Cleveland surgeons perform nation's first uterus transplant
         CLEVELAND    
    (AP) -- Surgeons in Cleveland say they have performed the nation's 
first uterus transplant, a new frontier that aims to give women who lack
 wombs a chance at pregnancy.
In a statement 
Thursday, the Cleveland Clinic said the nine-hour surgery was performed a
 day earlier on a 26-year-old woman, using a uterus from a deceased 
donor.
The hospital had long been planning for
 such a surgery, announcing last fall a clinical trial that would 
attempt 10 transplants. The hospital said it wouldn't release any more 
details until a press conference next week, except to say the woman's 
condition was stable.
Other countries have 
tried womb transplants - Sweden reported the first successful birth in 
2014, with a total of five healthy babies so far. Doctors there say the 
still experimental treatment might be an alternative for some of the 
thousands of women unable to have children because they were born 
without a uterus or lost it to disease.
Others
 have questioned whether such an extreme step would be a realistic 
option for many women. It's fraught with medical risk, including 
rejection of the transplant and having to take potent immune-suppressing
 drugs for a transplant that, unlike patients who receive a donated 
kidney or heart, isn't life-saving.
The 
Cleveland Clinic's Dr. Andreas Tzakis said the risks aren't greater than
 those for other transplants but is considered life-enhancing, like 
transplants of the face or hand.
One important
 difference: "Unlike any other transplants, they are 'ephemeral,'" 

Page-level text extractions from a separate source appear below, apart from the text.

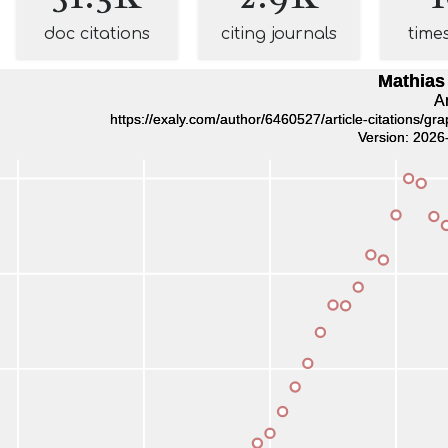
doc citations
citing journals
time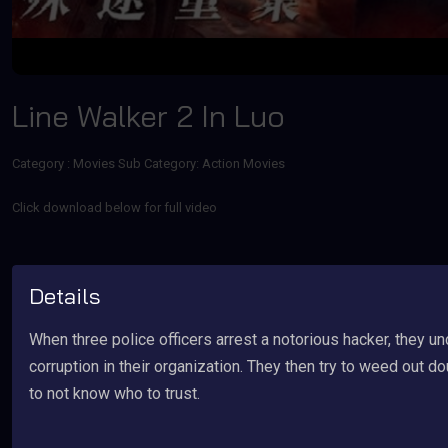
Line Walker 2 In Luo
Category :
Movies
Sub Category: Action Movies
Click download below for full video
Details
When three police officers arrest a notorious hacker, they u
corruption in their organization. They then try to weed out d
to not know who to trust.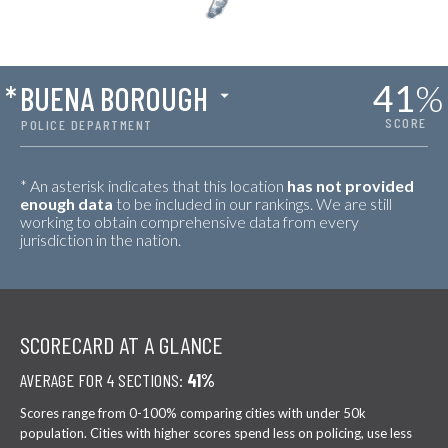
41
%
*
BUENA BOROUGH
SCORE
POLICE DEPARTMENT
* An asterisk indicates that this location
has not provided
enough data
to be included in our rankings. We are still
working to obtain comprehensive data from every
jurisdiction in the nation.
SCORECARD AT A GLANCE
AVERAGE FOR 4 SECTIONS:
41%
Scores range from 0-100% comparing cities with under 50k
population. Cities with higher scores spend less on policing, use less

Tzakis said last year in a statement announcing the study. "They are not
 intended to last for the duration of the recipient's life, but will be 
maintained for only as long as is necessary to produce one or two 
children."
Removing a uterus from a deceased 
donor requires more than a normal hysterectomy, as the major arteries 
also must be removed. The womb and blood vessels are sewn inside the 
recipient's pelvis. Before closing the abdomen, surgeons check for good 
blood flow and that the attachment to the ligaments is strong enough to 
maintain a pregnancy.
If a woman is approved 
for a transplant in the study, she would first have to have eggs removed
 from her ovaries, like is done for in vitro fertilization, and then 
freeze the embryos. Those could be implanted only 12 months after the 
transplant heals, if it's successful.
The 
hospital said it would attempt transplants in women with what's called 
uterine factor infertility, meaning they were born without a uterus or 
with uterine abnormalities that block pregnancy.